What the exercise asks
Keep the images out while you set down the data exactly.

Material provided
——————————
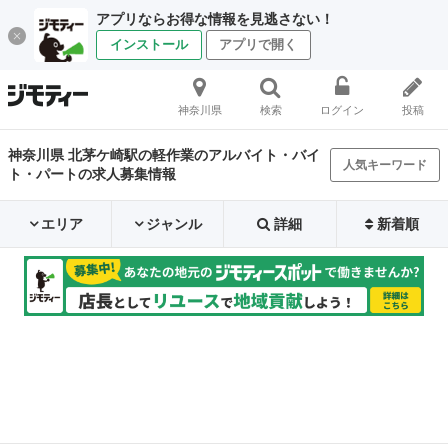
アプリならお得な情報を見逃さない！
インストール
アプリで開く
神奈川県
検索
ログイン
投稿
神奈川県 北茅ケ崎駅の軽作業のアルバイト・バイ
人気キーワード
ト・パートの求人募集情報
エリア
ジャンル
詳細
新着順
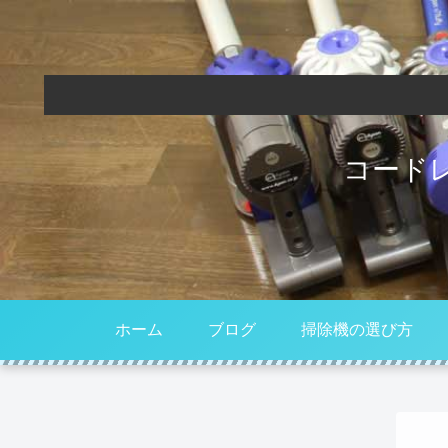
コード
ホーム
ブログ
掃除機の選び方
——————————
Answer to the problem
アプリならお得な情報を見逃さない！
インストール
アプリで開く
神奈川県
検索
ログイン
投稿
神奈川県 北茅ケ崎駅の軽作業のアルバイト・バイ
人気キーワード
ト・パートの求人募集情報
エリア
ジャンル
詳細
新着順
コード
ホーム
ブログ
掃除機の選び方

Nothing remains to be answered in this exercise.